Margaret Alice (‘Poppie’ – later Sister Mary Gertrude) Joyce
(18 January 1884, Dublin – 1 March 1964, New Zealand)
The eldest of Joyce’s sisters, Margaret Alice Joyce (known to the family as ‘Poppie’) was born on 18 January 1884 and baptised at the chapel of ease, St Joseph’s Church, Roundtown (now Terenure), on 27 January. Her godparents were John Murray (her maternal uncle) and Josephine Murray (who was married to another maternal uncle). The Joyce family were then living at 41 Brighton Square, Rathgar, but not long after Margaret was born, they made the first of what became numerous relocations as the family’s fortunes declined. She went to school at St Catherines Dominican Convent at Sion Hill (after the family moved to Blackrock in 1890) and later at the Dominican School at 18-19 Eccles Street, not far from no. 7, the address made famous in her brother’s book Ulysses. In an interview with Noel Purdon, she claimed the name Poppie came from a red cloak she wore as a girl, which someone said made her look like a poppy.

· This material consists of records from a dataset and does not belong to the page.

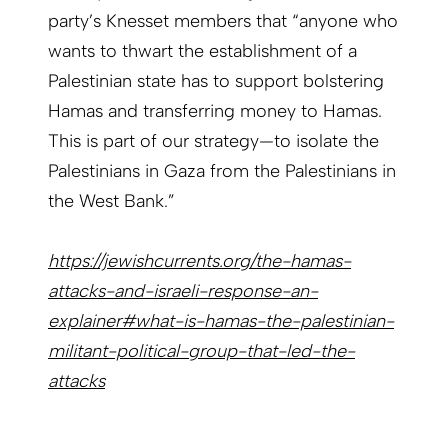
party’s Knesset members that “anyone who
wants to thwart the establishment of a
Palestinian state has to support bolstering
Hamas and transferring money to Hamas.
This is part of our strategy—to isolate the
Palestinians in Gaza from the Palestinians in
the West Bank.”
https://jewishcurrents.org/the-hamas-
attacks-and-israeli-response-an-
explainer#what-is-hamas-the-palestinian-
militant-political-group-that-led-the-
attacks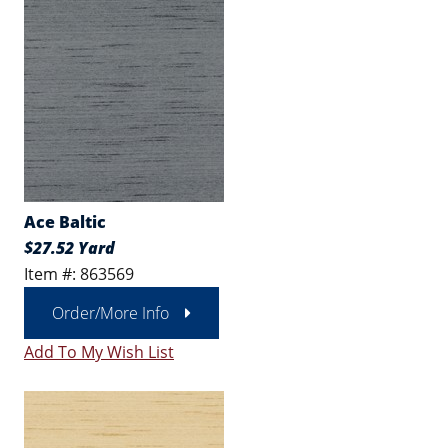
Ace Baltic
$27.52 Yard
Item #: 863569
Order/More Info
Add To My Wish List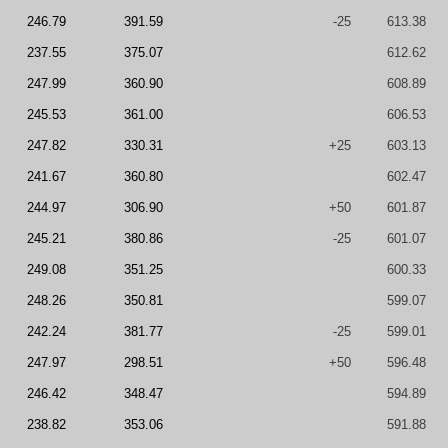
246.79
391.59
-25
613.38
237.55
375.07
612.62
247.99
360.90
608.89
245.53
361.00
606.53
247.82
330.31
+25
603.13
241.67
360.80
602.47
244.97
306.90
+50
601.87
245.21
380.86
-25
601.07
249.08
351.25
600.33
248.26
350.81
599.07
242.24
381.77
-25
599.01
247.97
298.51
+50
596.48
246.42
348.47
594.89
238.82
353.06
591.88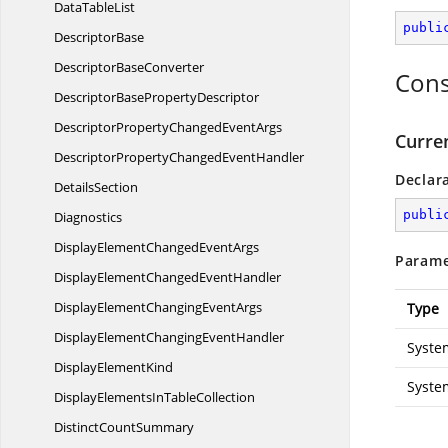
Data
TableList
publi
DescriptorBase
Descriptor
BaseConverter
Cons
DescriptorBase
PropertyDescriptor
DescriptorPropertyChanged
EventArgs
Curre
DescriptorPropertyChanged
EventHandler
Declar
DetailsSection
publi
Diagnostics
DisplayElementChanged
EventArgs
Parame
DisplayElementChanged
EventHandler
DisplayElementChanging
EventArgs
Type
DisplayElementChanging
EventHandler
Syste
Display
ElementKind
Syste
DisplayElementsIn
TableCollection
Distinct
CountSummary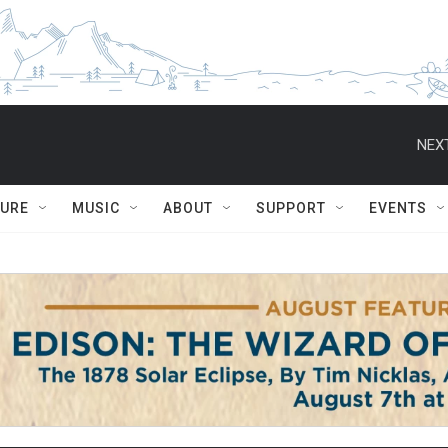
NEXT
TURE
MUSIC
ABOUT
SUPPORT
EVENTS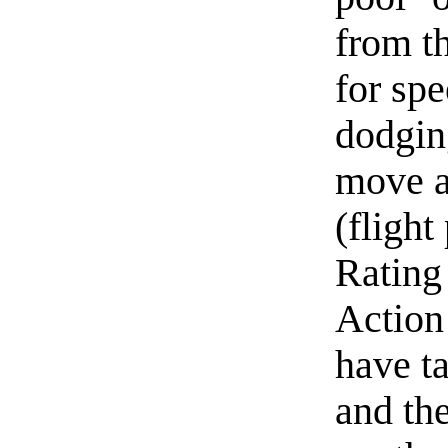
from th
for sp
dodgin
move a
(flight
Rating 
Action
have t
and the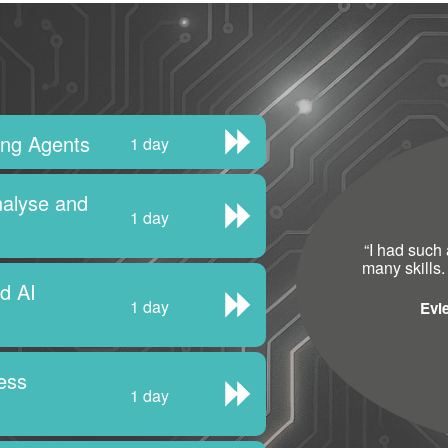
ting Agents
1 day
nalyse and
1 day
“
I had such 
many skills.
nd AI
1 day
Evi
ess
1 day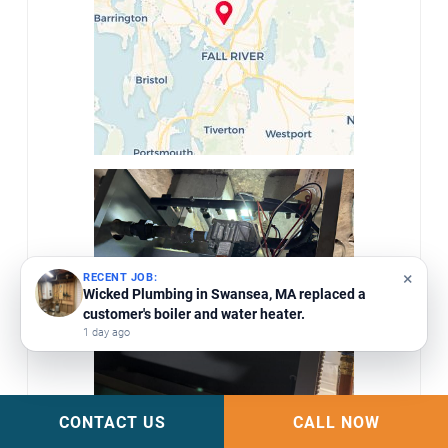
×
RECENT JOB:
Wicked Plumbing in Swansea, MA replaced a
customer's boiler and water heater.
1 day ago
CONTACT US
CALL NOW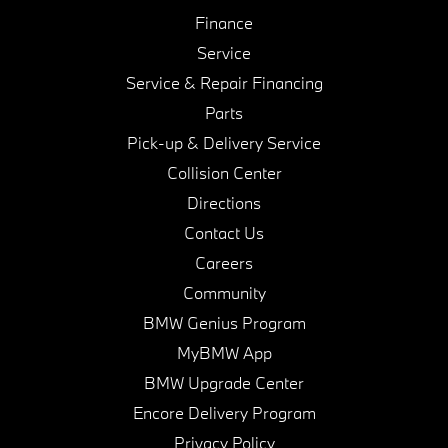
Finance
Service
Service & Repair Financing
Parts
Pick-up & Delivery Service
Collision Center
Directions
Contact Us
Careers
Community
BMW Genius Program
MyBMW App
BMW Upgrade Center
Encore Delivery Program
Privacy Policy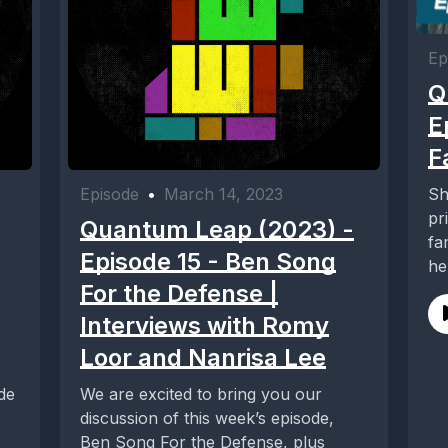
Ep
Q
E
F
Sh
Episode
•
March 14, 2023
pr
Quantum Leap (2023) -
fa
Episode 15 - Ben Song
he
For the Defense |
Interviews with Romy
Loor and Nanrisa Lee
de
We are excited to bring you our
discussion of this week’s episode,
Ben Song For the Defense, plus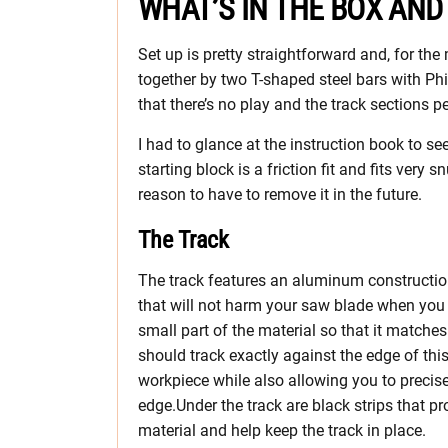
WHAT’S IN THE BOX AND
Set up is pretty straightforward and, for the
together by two T-shaped steel bars with Phi
that there’s no play and the track sections p
I had to glance at the instruction book to se
starting block is a friction fit and fits very s
reason to have to remove it in the future.
The Track
The track features an aluminum construction.
that will not harm your saw blade when you hit
small part of the material so that it matche
should track exactly against the edge of this
workpiece while also allowing you to precise
edge.Under the track are black strips that pr
material and help keep the track in place.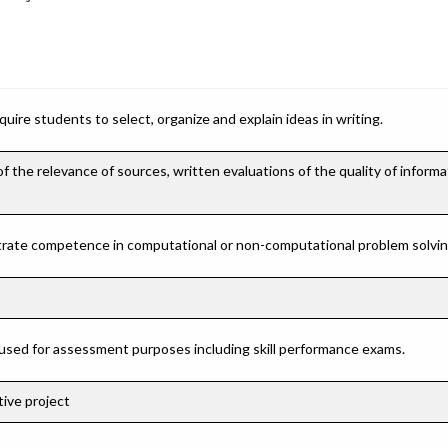
ire students to select, organize and explain ideas in writing.
the relevance of sources, written evaluations of the quality of informa
rate competence in computational or non-computational problem solving 
 used for assessment purposes including skill performance exams.
ive project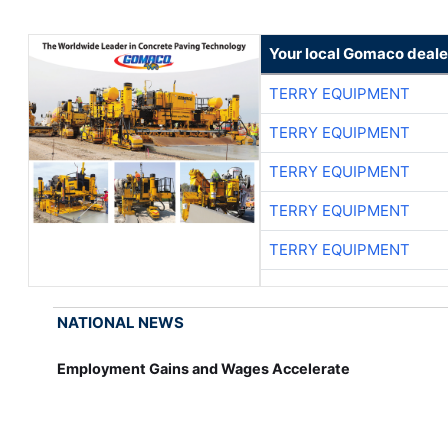
Your local Gomaco deale
TERRY EQUIPMENT
TERRY EQUIPMENT
TERRY EQUIPMENT
TERRY EQUIPMENT
TERRY EQUIPMENT
NATIONAL NEWS
Employment Gains and Wages Accelerate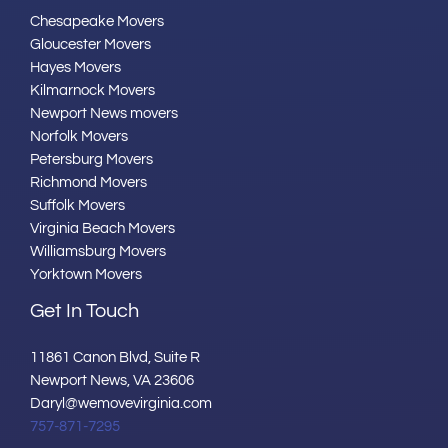
Chesapeake Movers
Gloucester Movers
Hayes Movers
Kilmarnock Movers
Newport News movers
Norfolk Movers
Petersburg Movers
Richmond Movers
Suffolk Movers
Virginia Beach Movers
Williamsburg Movers
Yorktown Movers
Get In Touch
11861 Canon Blvd, Suite R
Newport News, VA 23606
Daryl@wemovevirginia.com
757-871-7295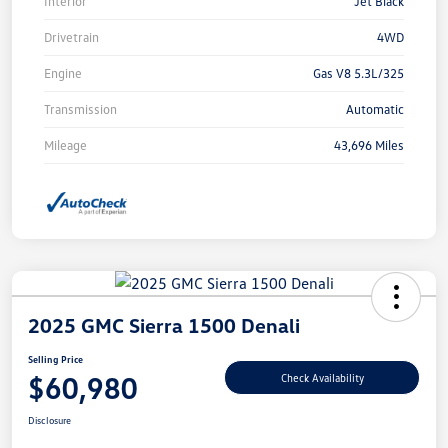
Interior
Jet Black
Drivetrain
4WD
Engine
Gas V8 5.3L/325
Transmission
Automatic
Mileage
43,696 Miles
2025 GMC Sierra 1500 Denali
Selling Price
$60,980
Check Availability
Disclosure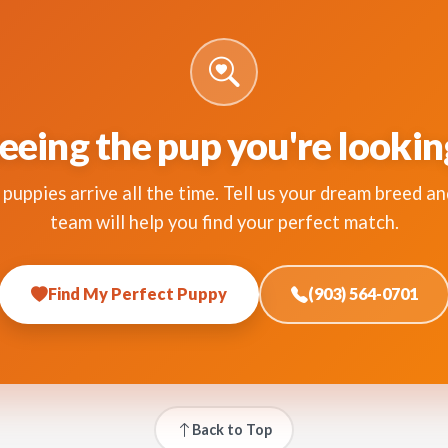
eeing the pup you're lookin
puppies arrive all the time. Tell us your dream breed an
team will help you find your perfect match.
Find My Perfect Puppy
(903) 564-0701
Back to Top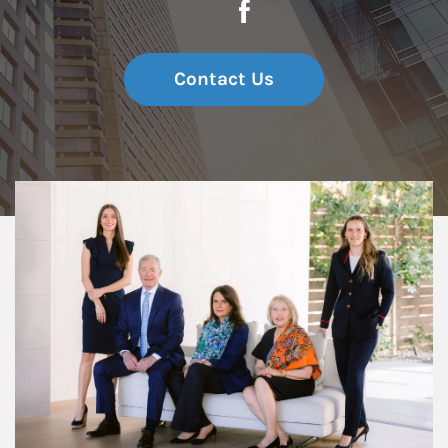
Contact Us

By all accounts, Poppie was small of stature but she had the wilfulness and tenacity that was a Joyce family trait. In March 1903, while Joyce was in Paris, his mother wrote him a chatty letter including news of all the family members. Mrs Joyce says that the 19-year-old Poppie was already looking to make something of herself, that she was willing to work in any business or to give her time to being trained for some career. Mrs Joyce, who was sending every spare penny she had to support Joyce in Paris, evidently feels sympathy for her daughter’s plight. She says Poppie can’t get herself even a pair of shoes or gloves, but quickly points out that Joyce shouldn’t take this as any kind of reproach.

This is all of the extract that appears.